Stored data entries
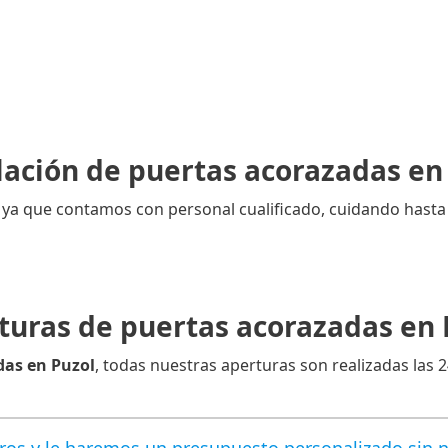
lación de puertas acorazadas en
, ya que contamos con personal cualificado, cuidando hasta 
turas de puertas acorazadas en 
das en Puzol
, todas nuestras aperturas son realizadas las 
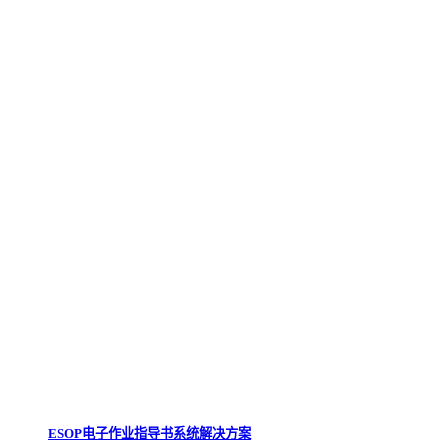
ESOP电子作业指导书系统解决方案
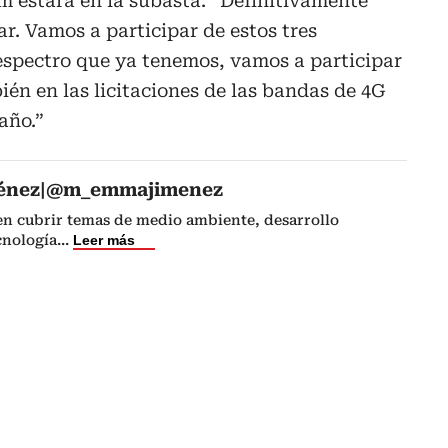
 estará en la subasta. “Definitivamente
r. Vamos a participar de estos tres
espectro que ya tenemos, vamos a participar
bién en las licitaciones de las bandas de 4G
 año.”
énez|@m_emmajimenez
 en cubrir temas de medio ambiente, desarrollo
cnología
...
Leer más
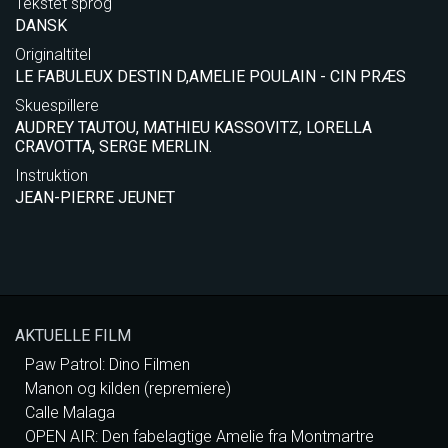
Tekstet sprog
DANSK
Originaltitel
LE FABULEUX DESTIN D,AMELIE POULAIN - CIN PRÆS
Skuespillere
AUDREY TAUTOU, MATHIEU KASSOVITZ, LORELLA
CRAVOTTA, SERGE MERLIN.
Instruktion
JEAN-PIERRE JEUNET
AKTUELLE FILM
Paw Patrol: Dino Filmen
Manon og kilden (repremiere)
Calle Malaga
OPEN AIR: Den fabelagtige Amelie fra Montmartre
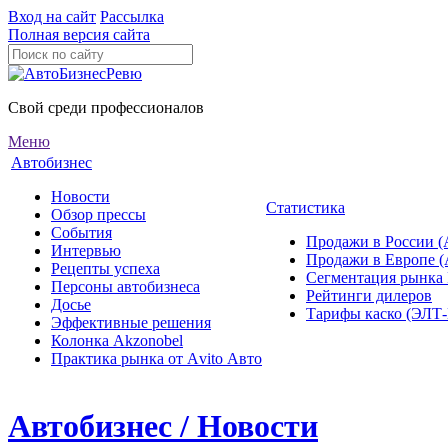
Вход на сайт
Рассылка
Полная версия сайта
Свой среди профессионалов
Меню
Автобизнес
Новости
Статистика
Обзор прессы
События
Продажи в России (
Интервью
Продажи в Европе 
Рецепты успеха
Сегментация рынка
Персоны автобизнеса
Рейтинги дилеров
Досье
Тарифы каско (ЭЛ
Эффективные решения
Колонка Akzonobel
Практика рынка от Аvito Авто
Автобизнес / Новости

WORK REQUIRED:
Each line of the data that holds "participar" should be copied.

TASK RESPONSE:
r. Vamos a participar de estos tres
espectro que ya tenemos, vamos a participar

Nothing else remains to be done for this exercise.